O docente criou o conceito de tecnociência solidária, desenvolvido no livro Tecnociência Solidária – um manual estratégico, obra publicada pela editora Lutas Anticapital e disponível para download gratuito na internet. Dagnino propõe que a tecnociência solidária – em oposição à tecnociência capitalista – seja a “plataforma cognitiva para o lançamento da Economia Solidária”, que engloba experiências contra-hegemônicas de organização da produção e consumo de bens e serviços baseadas na propriedade coletiva dos meios de produção e na autogestão.

Entre os exemplos dessas experiências no Brasil, estão as fábricas ocupadas (como a Flaskô, em Sumaré), as cooperativas de catadores, o Movimento dos Trabalhadores Rurais Sem Terra (MST), as incubadoras tecnológicas de cooperativas populares e outras iniciativas de empreendimentos solidários que promovem a autonomia dos trabalhadores frente ao capital e a geração de trabalho e renda pelos mais pobres.

Segundo Dias, na atualidade, a produção de conhecimento se dá pela pesquisa tecnocientífica com o objetivo, essencialmente, de produzir bens e serviços, e as grandes empresas definem as agendas de pesquisa e ensino, ou seja, a política cognitiva, mesmo em instituições públicas. O professor defende uma reconfiguração do ensino de tecnociência e um olhar mais atento e crítico em relação às agendas de ensino, pesquisa e extensão que imitam as de países do centro do capitalismo.

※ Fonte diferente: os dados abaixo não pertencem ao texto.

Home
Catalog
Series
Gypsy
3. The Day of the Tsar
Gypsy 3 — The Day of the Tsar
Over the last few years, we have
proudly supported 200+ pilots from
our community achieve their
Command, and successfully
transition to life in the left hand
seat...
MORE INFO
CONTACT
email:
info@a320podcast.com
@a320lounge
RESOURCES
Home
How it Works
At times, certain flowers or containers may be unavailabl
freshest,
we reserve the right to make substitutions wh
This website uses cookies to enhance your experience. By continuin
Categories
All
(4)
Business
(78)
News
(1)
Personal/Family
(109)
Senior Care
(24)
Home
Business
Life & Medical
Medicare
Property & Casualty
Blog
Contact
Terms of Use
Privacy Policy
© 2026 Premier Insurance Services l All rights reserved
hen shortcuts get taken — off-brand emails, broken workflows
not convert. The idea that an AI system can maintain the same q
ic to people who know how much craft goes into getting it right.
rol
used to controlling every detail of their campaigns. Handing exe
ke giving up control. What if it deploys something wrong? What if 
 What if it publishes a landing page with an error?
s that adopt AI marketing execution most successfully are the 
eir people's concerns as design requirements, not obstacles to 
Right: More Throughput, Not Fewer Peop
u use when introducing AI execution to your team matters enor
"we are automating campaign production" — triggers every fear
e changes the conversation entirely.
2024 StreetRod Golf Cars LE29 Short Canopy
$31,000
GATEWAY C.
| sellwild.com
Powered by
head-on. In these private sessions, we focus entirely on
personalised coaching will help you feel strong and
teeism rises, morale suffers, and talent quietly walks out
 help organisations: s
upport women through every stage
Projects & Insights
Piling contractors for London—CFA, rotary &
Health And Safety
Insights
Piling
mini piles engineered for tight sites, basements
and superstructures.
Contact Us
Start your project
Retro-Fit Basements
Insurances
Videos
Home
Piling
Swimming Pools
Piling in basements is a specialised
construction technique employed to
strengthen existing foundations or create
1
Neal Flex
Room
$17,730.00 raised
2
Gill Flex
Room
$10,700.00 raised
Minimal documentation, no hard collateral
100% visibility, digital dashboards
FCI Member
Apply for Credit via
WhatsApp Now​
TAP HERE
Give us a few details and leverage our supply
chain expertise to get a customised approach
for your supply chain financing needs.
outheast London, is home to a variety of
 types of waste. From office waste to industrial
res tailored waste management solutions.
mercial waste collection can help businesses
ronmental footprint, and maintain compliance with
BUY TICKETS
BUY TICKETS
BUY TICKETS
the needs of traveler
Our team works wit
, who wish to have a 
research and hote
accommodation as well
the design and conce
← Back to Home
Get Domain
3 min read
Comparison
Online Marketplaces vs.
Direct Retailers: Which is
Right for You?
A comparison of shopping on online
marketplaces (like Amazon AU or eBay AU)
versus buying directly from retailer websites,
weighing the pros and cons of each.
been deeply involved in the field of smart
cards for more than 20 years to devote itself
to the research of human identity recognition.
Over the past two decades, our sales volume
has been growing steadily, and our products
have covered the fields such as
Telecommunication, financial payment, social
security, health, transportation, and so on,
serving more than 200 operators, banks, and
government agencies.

Dagnino e Dias chamam atenção para o fato de o livre mercado não criar inovações e tecnologias úteis para todos e dizem faltar direcionamento e financiamento para que as políticas públicas de ciência e tecnologia atendam aos interesses comuns da sociedade.

O mais grave, segundo os dois, é que a confiança depositada atualmente na ideia da inovação como motor do desenvolvimento nos faz renunciar à possibilidade de agir coletivamente no presente para construir o futuro desejado, entregando, assim, a construção desses caminhos para o mercado.